To determine the resultant of the boat's motion, we need to break down its motion into its north-south (vertical) and east-west (horizontal) components.
Let's start by calculating the first leg of the boat's journey when it is traveling on a bearing of 25 degrees East of North for 3 hours at a speed of 4 knots.
The velocity of the boat can be calculated using the formula: velocity = speed × time.
So, the velocity of the boat during the first leg is 4 knots × 3 hours = 12 knots.
To calculate the vertical and horizontal components, we use trigonometric functions.
The vertical component V1 (north-south) is given by V1 = 12 knots × sin(25°).
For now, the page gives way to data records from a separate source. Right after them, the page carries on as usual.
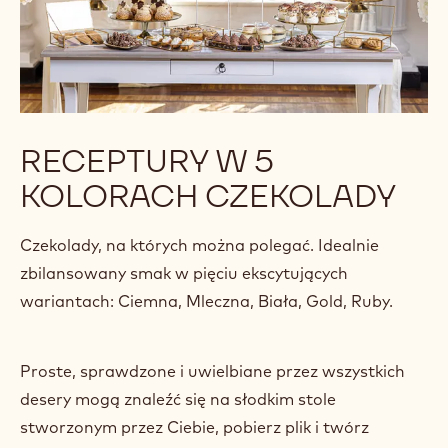
RECEPTURY W 5
KOLORACH CZEKOLADY
Czekolady, na których można polegać. Idealnie
zbilansowany smak w pięciu ekscytujących
wariantach: Ciemna, Mleczna, Biała, Gold, Ruby.
Proste, sprawdzone i uwielbiane przez wszystkich
desery mogą znaleźć się na słodkim stole
stworzonym przez Ciebie, pobierz plik i twórz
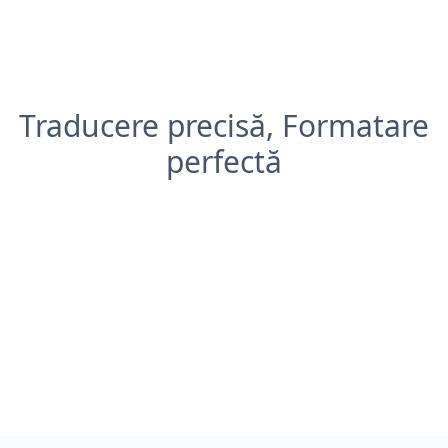
Traducere precisă, Formatare
perfectă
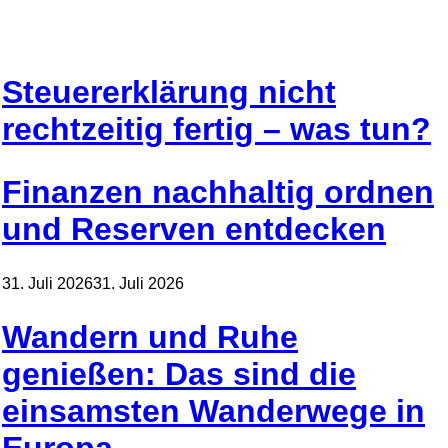
Steuererklärung nicht
rechtzeitig fertig – was tun?
Finanzen nachhaltig ordnen
und Reserven entdecken
31. Juli 2026
31. Juli 2026
Wandern und Ruhe
genießen: Das sind die
einsamsten Wanderwege in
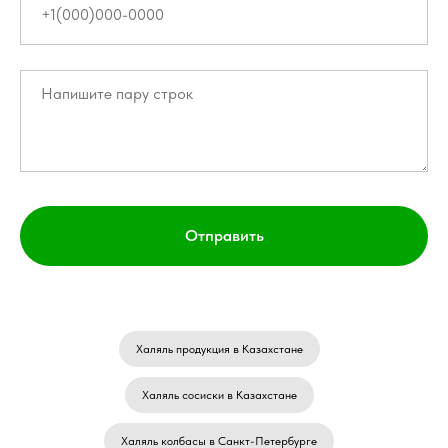
Отправить
Халяль продукция в Казахстане
Халяль сосиски в Казахстане
Халяль колбасы в Санкт-Петербурге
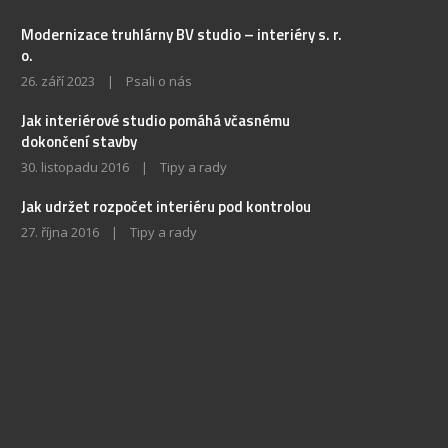
Modernizace truhlárny BV studio – interiéry s. r.
o.
26. září 2023
|
Psali o nás
Jak interiérové studio pomáhá včasnému
dokončení stavby
30. listopadu 2016
|
Tipy a rady
Jak udržet rozpočet interiéru pod kontrolou
27. října 2016
|
Tipy a rady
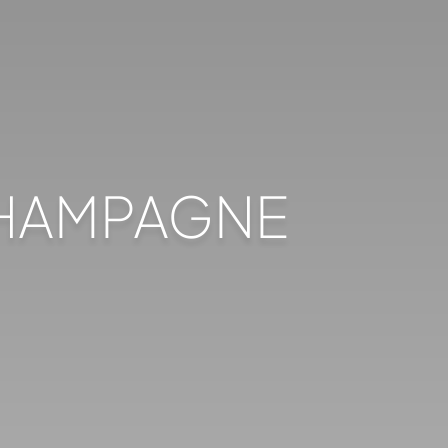
 CHAMPAGNE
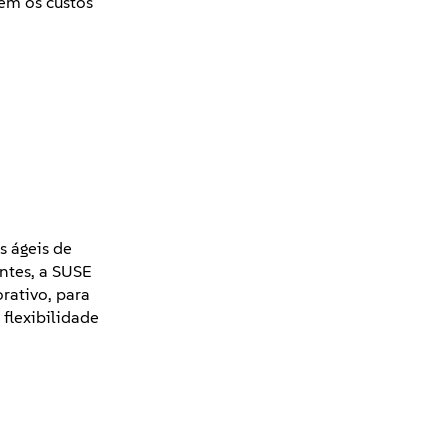
ém os custos
s ágeis de
ntes, a SUSE
orativo, para
 flexibilidade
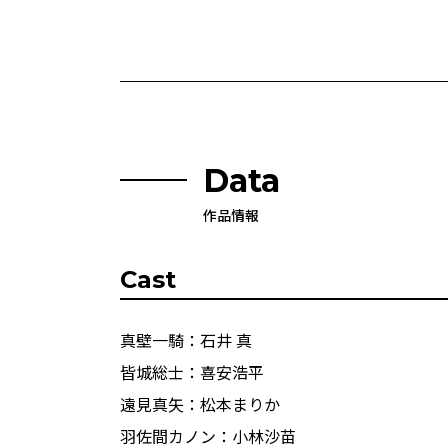
Data
作品情報
Cast
真壁一騎：石井 真
皆城総士：喜安浩平
遠見真矢：松本まりか
羽佐間カノン：小林沙苗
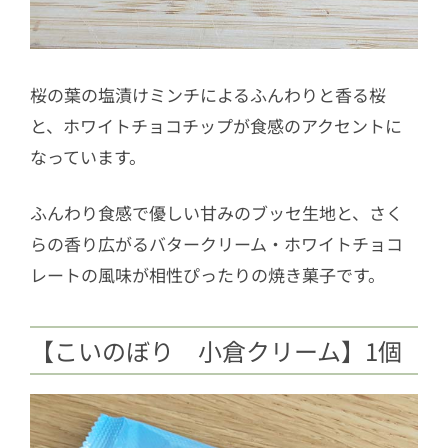
桜の葉の塩漬けミンチによるふんわりと香る桜
と、ホワイトチョコチップが食感のアクセントに
なっています。
ふんわり食感で優しい甘みのブッセ生地と、さく
らの香り広がるバタークリーム・ホワイトチョコ
レートの風味が相性ぴったりの焼き菓子です。
【こいのぼり 小倉クリーム】1個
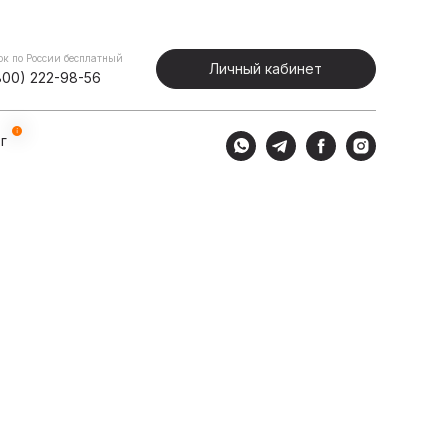
Портфолио
Блог
Личный кабинет
ок по России бесплатный
Личный кабинет
800) 222-98-56
г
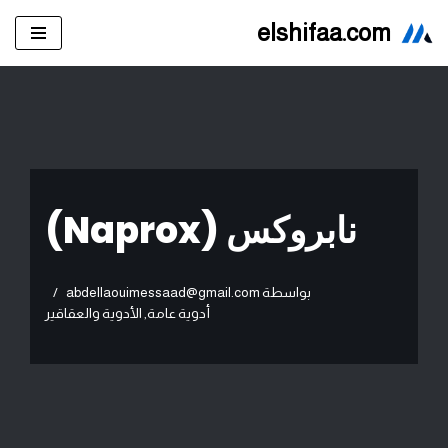
elshifaa.com
تخطى
إلى
المحتوى
نابروكس (Naprox)
بواسطة
abdellaouimessaad@gmail.com
أدوية عامة
,
الأدوية والعقاقير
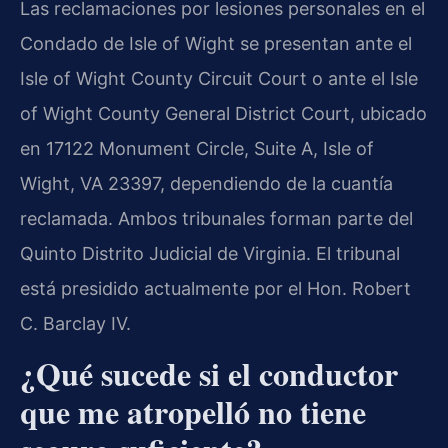
Las reclamaciones por lesiones personales en el
Condado de Isle of Wight se presentan ante el
Isle of Wight County Circuit Court o ante el Isle
of Wight County General District Court, ubicado
en 17122 Monument Circle, Suite A, Isle of
Wight, VA 23397, dependiendo de la cuantía
reclamada. Ambos tribunales forman parte del
Quinto Distrito Judicial de Virginia. El tribunal
está presidido actualmente por el Hon. Robert
C. Barclay IV.
¿Qué sucede si el conductor
que me atropelló no tiene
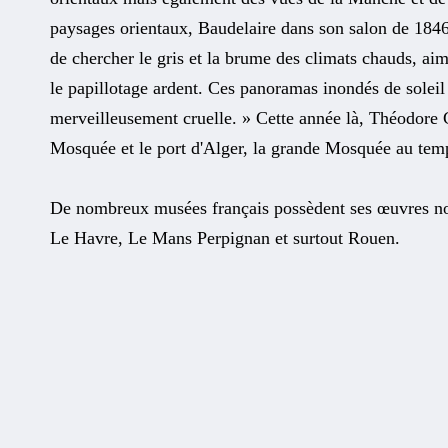
paysages orientaux, Baudelaire dans son salon de 1846 é
de chercher le gris et la brume des climats chauds, aim
le papillotage ardent. Ces panoramas inondés de soleil 
merveilleusement cruelle. » Cette année là, Théodore 
Mosquée et le port d'Alger, la grande Mosquée au te
De nombreux musées français possèdent ses œuvres 
Le Havre, Le Mans Perpignan et surtout Rouen.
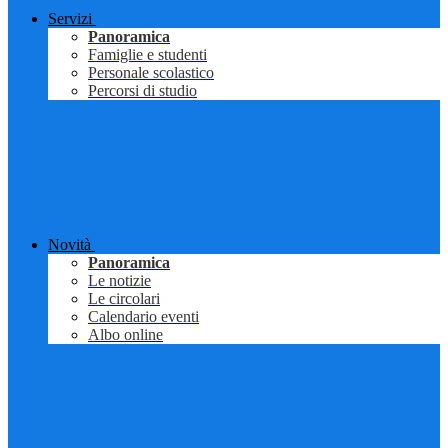
Servizi
Panoramica
Famiglie e studenti
Personale scolastico
Percorsi di studio
Novità
Panoramica
Le notizie
Le circolari
Calendario eventi
Albo online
The horizontal component H1 (east-west) is given by H1 = 12 knots × cos(25°).
Next, let's calculate the second leg of the boat's journey when it changes its heading to due South and travels for an additional 2 hours at a speed of 5 knots.
The velocity of the boat during the second leg is 5 knots × 2 hours = 10 knots.
The vertical component V2 (north-south) is given by V2 = 10 knots × cos(180°).
The horizontal component H2 (east-west) is given by H2 = 10 knots × sin(180°).
Now, let's find the resultant of the boat's motion by adding the vertical and horizontal components together.
The total vertical (north-south) component V_Total is given by V_Total = V1 - V2.
The total horizontal (east-west) component H_Total is given by H_Total = H1 + H2.
Using these values, we can draw a vector diagram to find the magnitude and direction of the resultant of the boat's motion.
Once we have the magnitudes of the vertical (north-south) and horizontal (east-west) components, we can use the Pythagorean theorem to find the magnitude of the resultant vector R, given by R = √(V_Total^2 + H_Total^2).
To find the direction of the resultant vector, we can use trigonometry. The angle θ is given by θ = arctan(H_Total / V_Total).
By finding the magnitude and direction of the resultant, we can determine the final position and direction of the boat after traveling for 3 hours on the first leg and 2 hours on the second leg.